Browne’s criticism of the tax structure emerged during a wide-ranging discussion of the country’s key tourism sector, which forms the backbone of Antigua and Barbuda’s national economy. Under the current ABST rules, operating businesses can claim full tax credits for ABST paid on inputs including imported goods, operational supplies, and large capital investments, which they then use to offset the sales tax they collect directly from end consumers. Using hotels and resorts as a case in point, Browne explained that many large properties collect a 15% ABST from overnight guests, but amass such significant input tax credits through imported food, beverages, construction materials and other capital purchases that the government often ends up owing the businesses money instead of collecting revenue. He cited one example where a resort paid $20 million in ABST on imported goods, a sum that is fully offset against the tax the resort collected from guests — leaving the government with no net revenue from that portion of economic activity.

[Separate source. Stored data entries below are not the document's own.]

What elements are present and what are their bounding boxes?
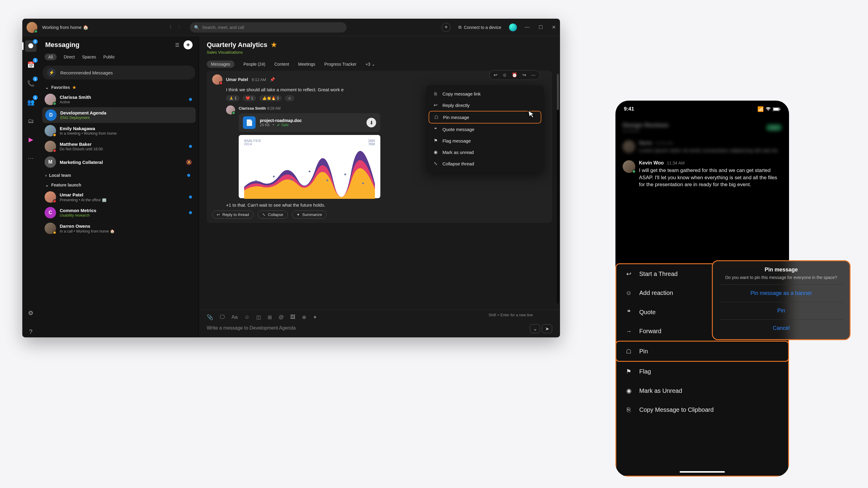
scrollbar[interactable]	[557, 74, 559, 304]
section-feature-launch[interactable]: ⌄Feature launch	[39, 180, 198, 189]
minimize-icon[interactable]: ―	[525, 24, 530, 30]
tab-people[interactable]: People (24)	[244, 62, 265, 67]
add-reaction[interactable]: ☺	[285, 95, 294, 101]
popup-pin-banner[interactable]: Pin message as a banner	[719, 284, 843, 302]
sheet-unread[interactable]: ◉Mark as Unread	[616, 381, 788, 400]
format-icon[interactable]: Aa	[231, 314, 238, 321]
nav-back-icon[interactable]: 〈	[167, 24, 172, 30]
close-icon[interactable]: ✕	[552, 24, 556, 30]
reply-thread-button[interactable]: ↩Reply to thread	[212, 210, 253, 219]
compose-input[interactable]: Write a message to Development Agenda	[207, 322, 552, 334]
send-button[interactable]: ➤	[542, 324, 552, 333]
chart-preview[interactable]: ANALYSIS2014 24937658	[239, 135, 380, 198]
recommended-row[interactable]: ⚡ Recommended Messages	[43, 66, 195, 79]
file-attachment[interactable]: 📄 project-roadmap.doc 24 KB • ✔Safe ⬇	[239, 113, 380, 132]
mobile-avatar[interactable]	[623, 160, 635, 173]
attach-icon[interactable]: 📎	[207, 314, 213, 321]
image-icon[interactable]: 🖼	[290, 314, 296, 321]
tab-meetings[interactable]: Meetings	[298, 62, 315, 67]
new-chat-button[interactable]: +	[184, 40, 193, 50]
tab-progress[interactable]: Progress Tracker	[324, 62, 356, 67]
mention-icon[interactable]: @	[278, 314, 284, 321]
reaction[interactable]: 👍👏🔥 3	[259, 95, 282, 101]
gif-icon[interactable]: ◫	[256, 314, 261, 321]
expand-button[interactable]: ⌄	[530, 324, 540, 333]
ctx-pin[interactable]: ☖Pin message	[429, 111, 541, 124]
maximize-icon[interactable]: ☐	[538, 24, 543, 30]
rail-calls[interactable]: 📞1	[25, 78, 36, 89]
new-button[interactable]: +	[441, 23, 451, 32]
app-icon[interactable]: ⊕	[302, 314, 306, 321]
thread-icon[interactable]: ⊞	[268, 314, 272, 321]
reaction[interactable]: ❤️ 1	[243, 95, 256, 101]
filter-spaces[interactable]: Spaces	[82, 55, 96, 59]
sheet-copy[interactable]: ⎘Copy Message to Clipboard	[616, 400, 788, 419]
reply-avatar[interactable]	[226, 105, 235, 115]
ctx-flag[interactable]: ⚑Flag message	[429, 135, 541, 147]
list-item[interactable]: M Marketing Collateral 🔕	[39, 154, 198, 170]
screen-icon[interactable]: 🖵	[220, 314, 225, 321]
sheet-pin[interactable]: ☖Pin	[615, 341, 789, 362]
sender-avatar[interactable]	[212, 74, 222, 85]
rail-calendar[interactable]: 📅1	[25, 59, 36, 70]
tab-messages[interactable]: Messages	[207, 61, 235, 68]
sparkle-icon: ✦	[297, 213, 300, 217]
list-item[interactable]: Umar PatelPresenting • At the office 🏢	[39, 189, 198, 205]
rail-messaging[interactable]: 5	[25, 40, 36, 52]
tab-content[interactable]: Content	[274, 62, 289, 67]
collapse-button[interactable]: ⤡Collapse	[258, 210, 288, 219]
nav-forward-icon[interactable]: 〉	[178, 24, 183, 30]
globe-icon[interactable]	[509, 24, 517, 31]
rail-files[interactable]: 🗂	[25, 115, 36, 127]
rail-teams[interactable]: 👥1	[25, 96, 36, 108]
filter-icon[interactable]: ☰	[175, 42, 179, 48]
rail-help-icon[interactable]: ?	[25, 326, 36, 337]
home-indicator[interactable]	[680, 471, 725, 473]
connect-device-button[interactable]: ⧉ Connect to a device	[458, 25, 501, 30]
mobile-sender: Kevin Woo	[639, 160, 664, 165]
cursor-icon	[528, 109, 536, 119]
sheet-flag[interactable]: ⚑Flag	[616, 362, 788, 381]
filter-all[interactable]: All	[44, 54, 57, 60]
pin-icon: ☖	[625, 348, 632, 355]
summarize-button[interactable]: ✦Summarize	[292, 210, 327, 219]
sparkle-icon[interactable]: ✦	[313, 314, 317, 321]
ctx-collapse[interactable]: ⤡Collapse thread	[429, 158, 541, 169]
list-item[interactable]: C Common MetricsUsability research	[39, 205, 198, 221]
section-favorites[interactable]: ⌄Favorites ★	[39, 82, 198, 92]
download-button[interactable]: ⬇	[367, 118, 376, 127]
ctx-unread[interactable]: ◉Mark as unread	[429, 147, 541, 158]
remind-icon[interactable]: ⏰	[512, 72, 518, 78]
forward-icon[interactable]: ↪	[522, 72, 526, 78]
more-icon[interactable]: ⋯	[531, 72, 535, 78]
ctx-copy-link[interactable]: ⎘Copy message link	[429, 88, 541, 99]
star-icon[interactable]: ★	[271, 41, 277, 49]
popup-pin[interactable]: Pin	[719, 302, 843, 319]
popup-cancel[interactable]: Cancel	[719, 319, 843, 337]
filter-direct[interactable]: Direct	[64, 55, 75, 59]
mobile-message[interactable]: Kevin Woo11:34 AM I will get the team ga…	[623, 157, 782, 191]
message-hover-toolbar: ↩ ☺ ⏰ ↪ ⋯	[489, 70, 540, 80]
list-item[interactable]: Darren OwensIn a call • Working from hom…	[39, 221, 198, 236]
rail-more[interactable]: ⋯	[25, 153, 36, 164]
section-local-team[interactable]: ›Local team	[39, 170, 198, 180]
emoji-icon[interactable]: ☺	[502, 72, 507, 78]
star-icon: ★	[72, 85, 76, 90]
tab-more[interactable]: +3 ⌄	[366, 62, 375, 67]
filter-public[interactable]: Public	[103, 55, 115, 59]
emoji-icon[interactable]: ☺	[244, 314, 250, 321]
list-item-selected[interactable]: D Development AgendaENG Deployment	[42, 107, 195, 123]
reaction[interactable]: 🙏 1	[226, 95, 240, 101]
list-item[interactable]: Emily NakagawaIn a meeting • Working fro…	[39, 123, 198, 138]
ctx-reply[interactable]: ↩Reply directly	[429, 99, 541, 111]
forward-icon: →	[625, 328, 632, 335]
user-avatar[interactable]	[27, 22, 37, 33]
notch	[675, 101, 730, 110]
rail-settings-icon[interactable]: ⚙	[25, 307, 36, 319]
search-input[interactable]: 🔍 Search, meet, and call	[190, 22, 347, 33]
list-item[interactable]: Matthew BakerDo Not Disturb until 16:00	[39, 138, 198, 154]
rail-apps[interactable]: ▶	[25, 134, 36, 145]
reply-icon[interactable]: ↩	[494, 72, 498, 78]
list-item[interactable]: Clarissa SmithActive	[39, 92, 198, 107]
ctx-quote[interactable]: ❝Quote message	[429, 124, 541, 135]
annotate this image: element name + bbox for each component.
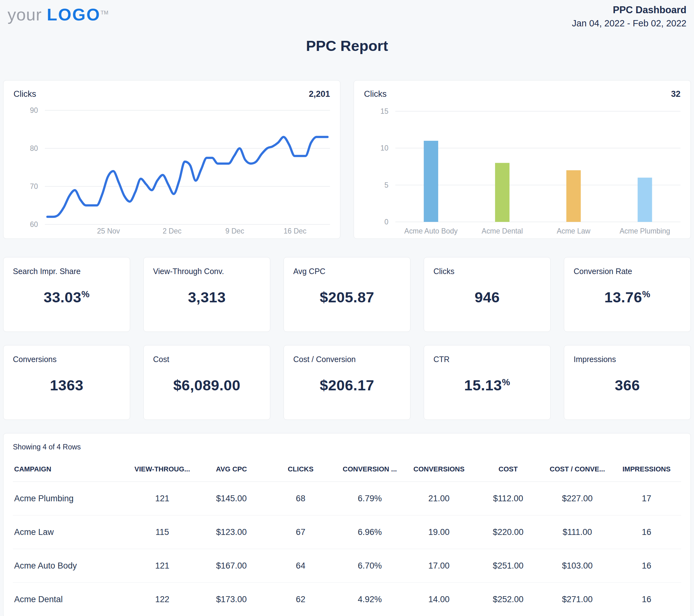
y-axis-tick-label: 70 bbox=[30, 182, 38, 191]
x-axis-tick-label: 25 Nov bbox=[97, 227, 120, 235]
kpi-label: Conversions bbox=[13, 355, 121, 364]
kpi-row-1: Search Impr. Share33.03%View-Through Con… bbox=[3, 257, 691, 332]
chart-title: Clicks bbox=[364, 89, 387, 99]
kpi-label: Conversion Rate bbox=[573, 267, 681, 276]
table-cell: 16 bbox=[612, 583, 681, 616]
x-axis-tick-label: 16 Dec bbox=[284, 227, 307, 235]
column-header: COST / CONVE... bbox=[543, 465, 612, 482]
kpi-card: Clicks946 bbox=[424, 257, 551, 332]
line-series bbox=[48, 137, 328, 217]
column-header: IMPRESSIONS bbox=[612, 465, 681, 482]
kpi-label: Avg CPC bbox=[293, 267, 401, 276]
kpi-value-suffix: % bbox=[642, 289, 650, 299]
trademark-symbol: TM bbox=[101, 10, 108, 16]
kpi-value-number: $206.17 bbox=[319, 377, 374, 394]
table-cell: 62 bbox=[266, 583, 335, 616]
table-cell: 17 bbox=[612, 482, 681, 515]
kpi-value: 946 bbox=[424, 289, 550, 306]
chart-total-value: 32 bbox=[671, 89, 680, 99]
x-axis-tick-label: 2 Dec bbox=[163, 227, 181, 235]
clicks-line-chart-card: Clicks 2,201 6070809025 Nov2 Dec9 Dec16 … bbox=[3, 80, 341, 239]
table-row: Acme Auto Body121$167.00646.70%17.00$251… bbox=[13, 549, 681, 583]
kpi-value: $205.87 bbox=[284, 289, 410, 306]
chart-header: Clicks 32 bbox=[364, 89, 680, 99]
kpi-value-number: $6,089.00 bbox=[173, 377, 240, 394]
kpi-value-number: 1363 bbox=[50, 377, 84, 394]
table-cell: 67 bbox=[266, 515, 335, 549]
header: your LOGOTM PPC Dashboard Jan 04, 2022 -… bbox=[0, 0, 694, 35]
campaign-cell: Acme Dental bbox=[13, 583, 128, 616]
kpi-value-number: 366 bbox=[615, 377, 640, 394]
table-cell: 17.00 bbox=[404, 549, 474, 583]
table-cell: $220.00 bbox=[474, 515, 543, 549]
kpi-value: 366 bbox=[564, 377, 691, 394]
dashboard-title: PPC Dashboard bbox=[572, 4, 687, 16]
kpi-card: Cost / Conversion$206.17 bbox=[284, 345, 410, 420]
bar bbox=[566, 170, 581, 222]
kpi-value: 33.03% bbox=[3, 289, 130, 306]
bar-category-label: Acme Dental bbox=[481, 227, 523, 235]
y-axis-tick-label: 5 bbox=[384, 181, 388, 189]
kpi-label: CTR bbox=[434, 355, 541, 364]
kpi-value: 15.13% bbox=[424, 377, 550, 394]
campaign-cell: Acme Auto Body bbox=[13, 549, 128, 583]
table-cell: $227.00 bbox=[543, 482, 612, 515]
table-row: Acme Dental122$173.00624.92%14.00$252.00… bbox=[13, 583, 681, 616]
y-axis-tick-label: 10 bbox=[380, 144, 388, 152]
column-header: AVG CPC bbox=[197, 465, 266, 482]
chart-total-value: 2,201 bbox=[309, 89, 330, 99]
kpi-card: View-Through Conv.3,313 bbox=[143, 257, 270, 332]
kpi-label: View-Through Conv. bbox=[153, 267, 260, 276]
table-cell: 19.00 bbox=[404, 515, 474, 549]
kpi-value: $6,089.00 bbox=[144, 377, 270, 394]
kpi-label: Impressions bbox=[573, 355, 681, 364]
table-cell: 16 bbox=[612, 515, 681, 549]
kpi-label: Search Impr. Share bbox=[13, 267, 121, 276]
table-cell: 6.70% bbox=[335, 549, 404, 583]
page-title: PPC Report bbox=[0, 38, 694, 54]
kpi-card: Conversion Rate13.76% bbox=[564, 257, 691, 332]
column-header: CONVERSIONS bbox=[404, 465, 474, 482]
kpi-value: 1363 bbox=[3, 377, 130, 394]
kpi-card: CTR15.13% bbox=[424, 345, 551, 420]
table-cell: 16 bbox=[612, 549, 681, 583]
line-chart-svg: 6070809025 Nov2 Dec9 Dec16 Dec bbox=[14, 100, 330, 235]
campaign-cell: Acme Plumbing bbox=[13, 482, 128, 515]
table-cell: 115 bbox=[128, 515, 197, 549]
kpi-card: Conversions1363 bbox=[3, 345, 130, 420]
kpi-card: Impressions366 bbox=[564, 345, 691, 420]
table-cell: 21.00 bbox=[404, 482, 474, 515]
table-cell: $103.00 bbox=[543, 549, 612, 583]
column-header: CAMPAIGN bbox=[13, 465, 128, 482]
kpi-value-number: 15.13 bbox=[464, 377, 502, 394]
bar-category-label: Acme Plumbing bbox=[620, 227, 670, 235]
table-cell: 121 bbox=[128, 482, 197, 515]
company-logo: your LOGOTM bbox=[7, 3, 108, 24]
kpi-value-number: 13.76 bbox=[604, 289, 642, 306]
table-row: Acme Law115$123.00676.96%19.00$220.00$11… bbox=[13, 515, 681, 549]
kpi-value-number: 3,313 bbox=[188, 289, 226, 306]
y-axis-tick-label: 0 bbox=[384, 218, 388, 226]
x-axis-tick-label: 9 Dec bbox=[225, 227, 244, 235]
table-cell: $173.00 bbox=[197, 583, 266, 616]
kpi-value: $206.17 bbox=[284, 377, 410, 394]
bar-chart-svg: 051015Acme Auto BodyAcme DentalAcme LawA… bbox=[364, 100, 680, 235]
column-header: COST bbox=[474, 465, 543, 482]
kpi-card: Avg CPC$205.87 bbox=[284, 257, 410, 332]
column-header: VIEW-THROUG... bbox=[128, 465, 197, 482]
logo-mark-text: LOGO bbox=[47, 5, 101, 24]
logo-your-text: your bbox=[7, 5, 42, 24]
y-axis-tick-label: 90 bbox=[30, 106, 38, 114]
kpi-value-suffix: % bbox=[502, 377, 510, 387]
table-cell: 4.92% bbox=[335, 583, 404, 616]
table-header-row: CAMPAIGNVIEW-THROUG...AVG CPCCLICKSCONVE… bbox=[13, 465, 681, 482]
table-cell: 68 bbox=[266, 482, 335, 515]
kpi-value-number: 946 bbox=[475, 289, 500, 306]
column-header: CLICKS bbox=[266, 465, 335, 482]
table-cell: $167.00 bbox=[197, 549, 266, 583]
table-row: Acme Plumbing121$145.00686.79%21.00$112.… bbox=[13, 482, 681, 515]
kpi-card: Search Impr. Share33.03% bbox=[3, 257, 130, 332]
kpi-label: Cost / Conversion bbox=[293, 355, 401, 364]
table-cell: 6.79% bbox=[335, 482, 404, 515]
campaign-table: CAMPAIGNVIEW-THROUG...AVG CPCCLICKSCONVE… bbox=[13, 465, 681, 616]
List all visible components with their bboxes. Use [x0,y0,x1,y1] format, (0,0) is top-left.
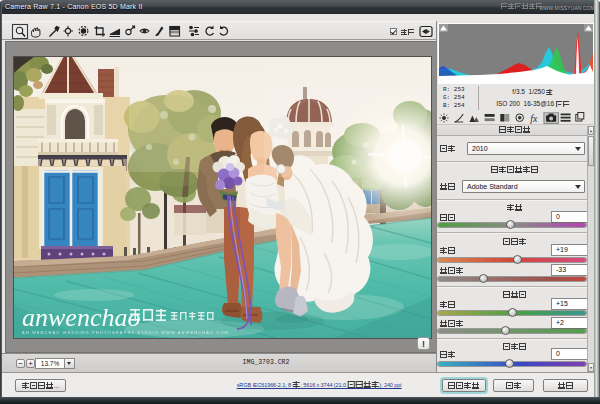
svg-text:fx: fx [530,113,538,124]
svg-text:anwenchao: anwenchao [22,303,140,332]
svg-text:AN WENCHAO WEDDING PHOTOGRAPHY: AN WENCHAO WEDDING PHOTOGRAPHY STUDIO WW… [22,330,229,335]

The prime minister argued that the current ABST framework, which was designed to work for economies with large domestic manufacturing sectors by incentivizing local input purchases, is fundamentally ill-suited to Antigua and Barbuda’s economy, which relies heavily on imported goods for its tourism sector. Worse, Browne noted, the current structure creates an unintended and harmful economic distortion: it actively discourages hotels and other businesses from purchasing locally produced goods, because importing supplies effectively allows them to bring those products into the country free of all taxes and duties, while domestic purchases would not deliver the same level of tax offsets.
To address these flaws, Browne has instructed finance officials to prioritize exploration of a shift to a simple flat sales tax, which would eliminate the expansive input tax credit system that allows large businesses to reclaim most or all of their collected tax. Under the proposed model, businesses would pay a single flat tax at one point in the supply chain, removing the current scope for large-scale tax offsets that erode public revenue. Browne stressed that any reform would need to be carefully designed to avoid the risk of double taxation, a key pitfall that policymakers must guard against to prevent unfair tax burdens on businesses and consumers along the supply chain. He clarified that no final policy decision has been made, and the current review remains in the exploratory phase.
During the radio address, Browne also suggested that policymakers may need to consider a sector-specific approach to taxation, arguing that international-facing hotels operate with a very different business model than domestic wholesalers and retailers, and the current one-size-fits-all structure fails to account for these structural differences. As a major source of public revenue for Antigua and Barbuda, any substantive change to the ABST system will require extensive consultation with private sector stakeholders and will almost certainly require legislative approval before any new framework can be implemented. Finance officials are expected to complete their review and submit policy recommendations that balance the government’s goal of boosting revenue with the need to maintain a fair and predictable tax environment for local businesses.